Stamp collecting is has been one of the world’s most popular hobbies since the late nineteenth century with the rapid growth of the postal service, and is generally accepted as one of the areas that make up the wider subject of philately. A philatelist may, but does not have to, collect stamps. It is not uncommon for the term philatelist to be used to mean a stamp collector. Many casual stamp collectors accumulate stamps for sheer enjoyment and relaxation without worrying about the tiny details. The creation of a large or comprehensive collection, however, generally requires some philatelic knowledge and will usually contain areas of philatelic studies.
The world’s oldest philatelic society is the Royal Philatelic Society London, which was founded on 10 April 1869, as the Philatelic Society.
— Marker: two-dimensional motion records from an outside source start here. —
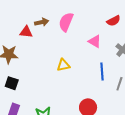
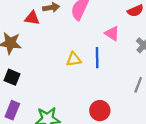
blue line: (102, 72) -> (97, 58), moved

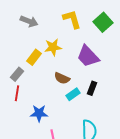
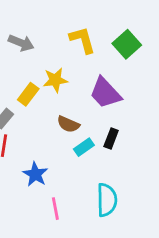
blue star: (39, 113) -> (35, 174), turned 30

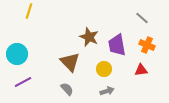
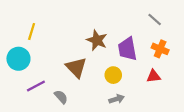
yellow line: (29, 11) -> (32, 31), moved
purple line: (23, 82) -> (36, 86), moved
gray semicircle: (67, 89) -> (61, 97), moved

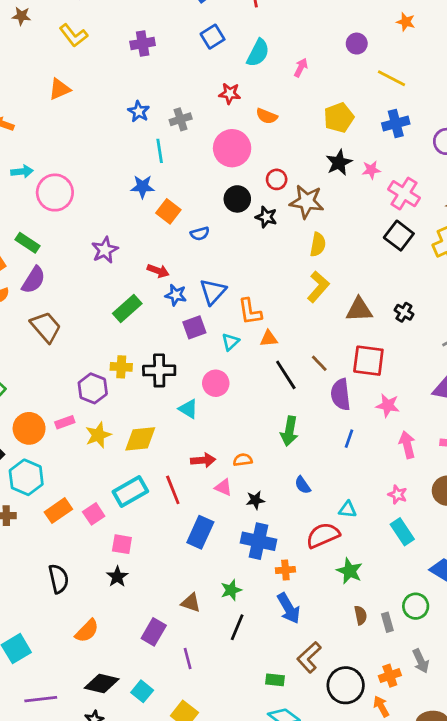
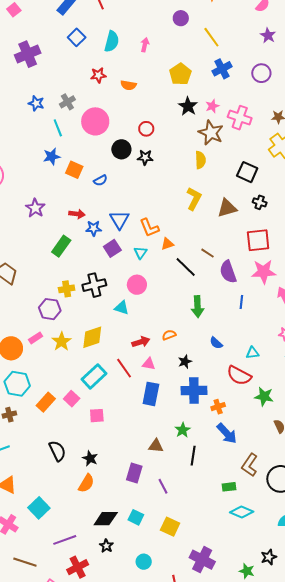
purple cross: (143, 43) -> (28, 54), size x1.4
yellow line: (392, 78) -> (211, 37), turned 40
pink circle: (232, 148) -> (95, 121), moved
brown star: (307, 202) -> (211, 133), moved, turned 30
black square: (399, 236) -> (247, 172), moved
yellow semicircle: (318, 245) -> (200, 160), moved
red square: (368, 361) -> (258, 240), moved
pink star: (388, 405) -> (264, 272), size x1.4
pink triangle: (223, 487) -> (149, 364), moved
red semicircle: (323, 535) -> (239, 375), turned -115
black star: (117, 577) -> (90, 458), moved

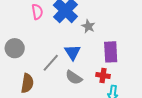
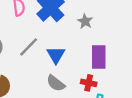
gray star: (88, 26) -> (85, 21), moved
gray line: (51, 63) -> (29, 47), moved

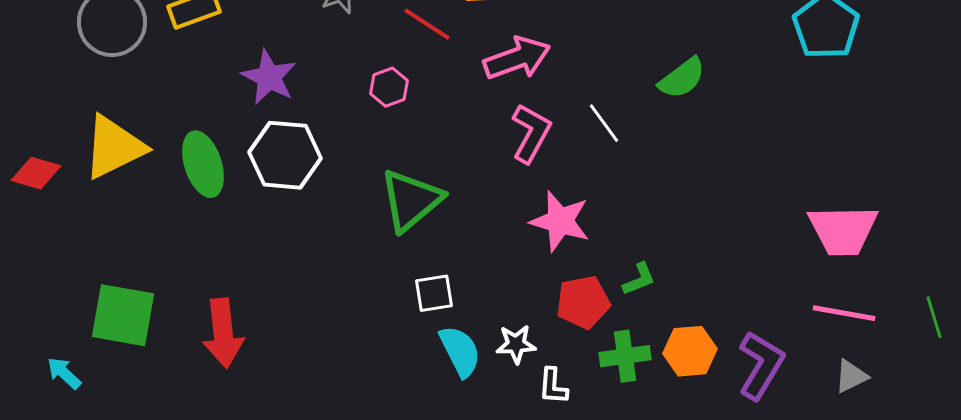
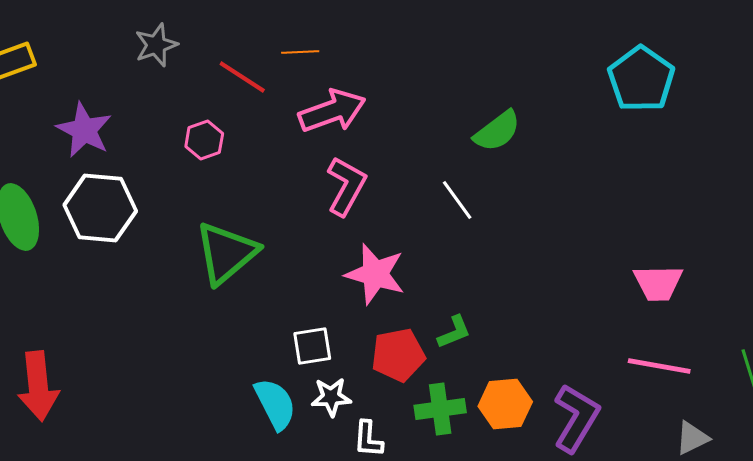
white line: (604, 123) -> (457, 200), moved
pink trapezoid: (843, 230) -> (658, 283), size x0.7
white square: (434, 293) -> (312, 346), moved
gray triangle: (851, 376) -> (692, 438), moved

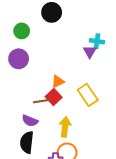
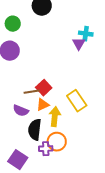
orange triangle: (58, 82) -> (43, 105), moved
yellow rectangle: (88, 95) -> (77, 101), moved
black semicircle: (27, 142) -> (35, 130), moved

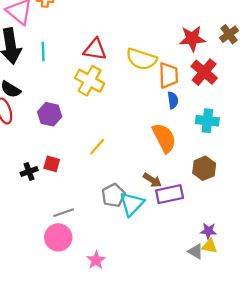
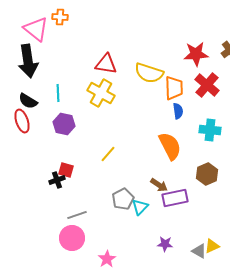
cyan line: (43, 52) -> (58, 93), moved
black cross: (29, 172) -> (57, 180), moved
cyan triangle: (132, 204) -> (140, 207), size x0.7
purple star: (208, 231) -> (165, 244), moved
yellow triangle: (210, 246) -> (212, 246), turned -35

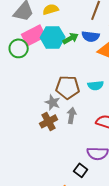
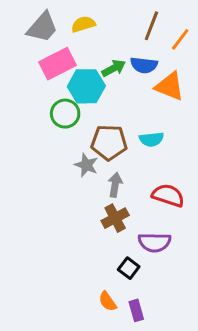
cyan hexagon: (53, 37) -> (86, 86), moved
green circle: (19, 48) -> (65, 114), moved
brown cross: (49, 121) -> (115, 218), moved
In North America, major national societies include the American Philatelic Society, the Royal Philatelic Society of Canada and the Mexico-Elmhurst Philatelic Society International.
In 1926, the Fédération Internationale de Philatélie (FIP) was founded in Zurich, where international philatelic exhibitions have been regularly organized since 1929. The first World Philatelic Exhibition in Prague was held between August and September 1962; in 1976, the FIP brought together national societies from 57 countries, which held over 100 exhibitions, and in 1987, over 60 countries entered the FIP. From 28 August to 1 September 2004, the first World Stamp Championship was held in Singapore.
In 1934, the idea to celebrate an annual Postage Stamp Day was suggested by Hans von Rudolphi, a German philatelist. The idea was adopted rapidly in Germany, and gained later adoption in other countries. Stamp Day is a memorial day established by the postal administration of a country and annually celebrated, which is designed to attract public attention to, popularize the use of, and expand the reach of postal correspondence, and contribute to the development of philately.
It is unknown when and under whose auspices World Philatelist Day was first declared but several entities have issued stamps to mark this special date in recent years.